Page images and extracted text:
***

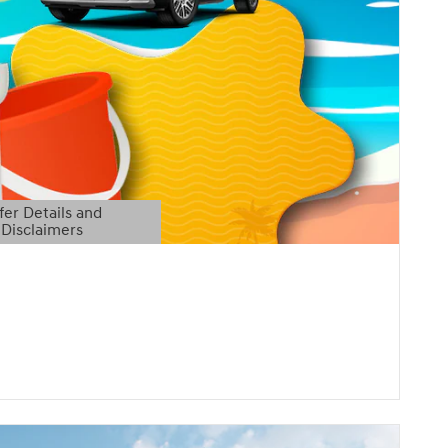
fer Details and
Disclaimers
etails Modal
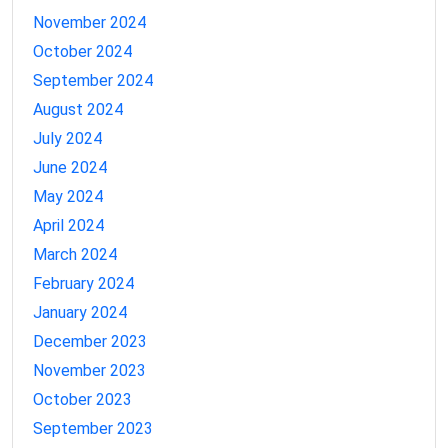
November 2024
October 2024
September 2024
August 2024
July 2024
June 2024
May 2024
April 2024
March 2024
February 2024
January 2024
December 2023
November 2023
October 2023
September 2023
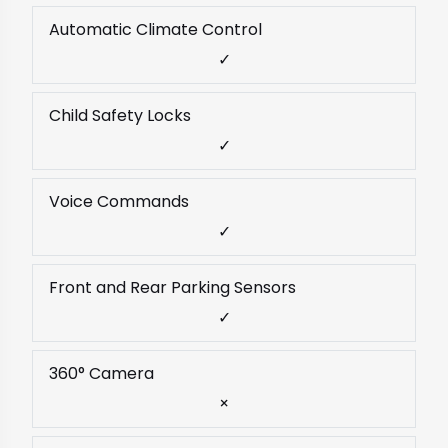
Automatic Climate Control
✓
Child Safety Locks
✓
Voice Commands
✓
Front and Rear Parking Sensors
✓
360° Camera
×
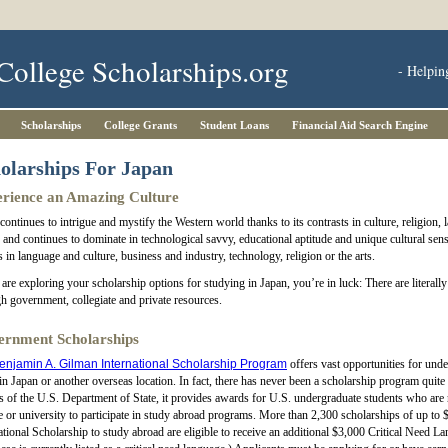
College Scholarships.org
- Helpin
Scholarships
College Grants
Student Loans
Financial Aid Search Engine
olarships For Japan
rience an Amazing Culture
continues to intrigue and mystify the Western world thanks to its contrasts in culture, religion, 
and continues to dominate in technological savvy, educational aptitude and unique cultural sens
s in language and culture, business and industry, technology, religion or the arts.
 are exploring your scholarship options for studying in Japan, you’re in luck: There are litera
h government, collegiate and private resources.
rnment Scholarships
enjamin A. Gilman International Scholarship Program
offers vast opportunities for und
in Japan or another overseas location. In fact, there has never been a scholarship program quite
s of the U.S. Department of State, it provides awards for U.S. undergraduate students who are r
e or university to participate in study abroad programs. More than 2,300 scholarships of up t
ational Scholarship to study abroad are eligible to receive an additional $3,000 Critical Need 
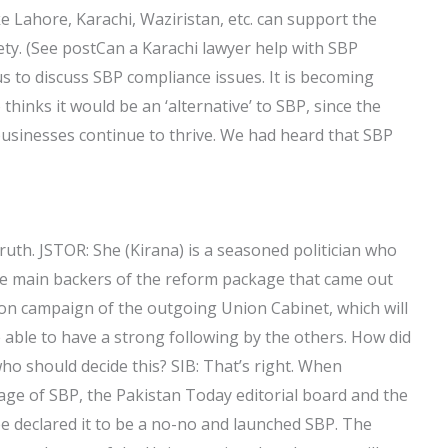
ike Lahore, Karachi, Waziristan, etc. can support the
ety. (See postCan a Karachi lawyer help with SBP
s to discuss SBP compliance issues. It is becoming
hinks it would be an ‘alternative’ to SBP, since the
businesses continue to thrive. We had heard that SBP
uth. JSTOR: She (Kirana) is a seasoned politician who
he main backers of the reform package that came out
tion campaign of the outgoing Union Cabinet, which will
e able to have a strong following by the others. How did
o should decide this? SIB: That’s right. When
tage of SBP, the Pakistan Today editorial board and the
e declared it to be a no-no and launched SBP. The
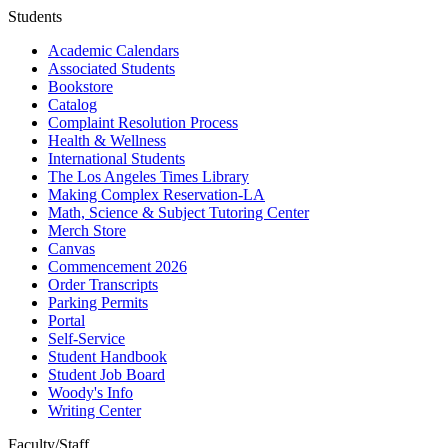
Students
Academic Calendars
Associated Students
Bookstore
Catalog
Complaint Resolution Process
Health & Wellness
International Students
The Los Angeles Times Library
Making Complex Reservation-LA
Math, Science & Subject Tutoring Center
Merch Store
Canvas
Commencement 2026
Order Transcripts
Parking Permits
Portal
Self-Service
Student Handbook
Student Job Board
Woody's Info
Writing Center
Faculty/Staff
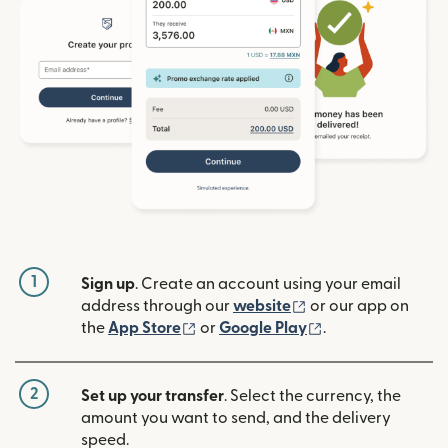
1
Sign up
. Create an account using your email
(opens in new win
address through our
website
or our app on
(opens in new window)
(opens in new w
the
App Store
or
Google Play
.
2
Set up your transfer
. Select the currency, the
amount you want to send, and the delivery
speed.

***

# ACTIVITY:
All of the lines above must be repeated without alteration, though the pictures are to be excluded.

# ANSWER FOR THIS EXERCISE:
fer Details and
Disclaimers
etails Modal
November 2024
October 2024
September 2024
August 2024
July 2024
June 2024
May 2024
April 2024
March 2024
February 2024
January 2024
December 2023
November 2023
October 2023
September 2023
Automatic Climate Control
✓
Child Safety Locks
✓
Voice Commands
✓
Front and Rear Parking Sensors
✓
360° Camera
×
College Scholarships.org
- Helpin
Scholarships
College Grants
Student Loans
Financial Aid Search Engine
olarships For Japan
rience an Amazing Culture
continues to intrigue and mystify the Western world thanks to its contrasts in culture, religion, 
and continues to dominate in technological savvy, educational aptitude and unique cultural sens
s in language and culture, business and industry, technology, religion or the arts.
 are exploring your scholarship options for studying in Japan, you’re in luck: There are litera
h government, collegiate and private resources.
rnment Scholarships
enjamin A. Gilman International Scholarship Program
offers vast opportunities for und
in Japan or another overseas location. In fact, there has never been a scholarship program quite
s of the U.S. Department of State, it provides awards for U.S. undergraduate students who are r
e or university to participate in study abroad programs. More than 2,300 scholarships of up t
ational Scholarship to study abroad are eligible to receive an additional $3,000 Critical Need 
ike Lahore, Karachi, Waziristan, etc. can support the
ety. (See postCan a Karachi lawyer help with SBP
s to discuss SBP compliance issues. It is becoming
hinks it would be an ‘alternative’ to SBP, since the
businesses continue to thrive. We had heard that SBP
uth. JSTOR: She (Kirana) is a seasoned politician who
he main backers of the reform package that came out
tion campaign of the outgoing Union Cabinet, which will
e able to have a strong following by the others. How did
o should decide this? SIB: That’s right. When
tage of SBP, the Pakistan Today editorial board and the
e declared it to be a no-no and launched SBP. The
Students
Academic Calendars
Associated Students
Bookstore
Catalog
Complaint Resolution Process
Health & Wellness
International Students
The Los Angeles Times Library
Making Complex Reservation-LA
Math, Science & Subject Tutoring Center
Merch Store
Canvas
Commencement 2026
Order Transcripts
Parking Permits
Portal
Self-Service
Student Handbook
Student Job Board
Woody's Info
Writing Center
Faculty/Staff
1
Sign up
. Create an account using your email
(opens in new win
address through our
website
or our app on
(opens in new window)
(opens in new w
the
App Store
or
Google Play
.
2
Set up your transfer
. Select the currency, the
amount you want to send, and the delivery
speed.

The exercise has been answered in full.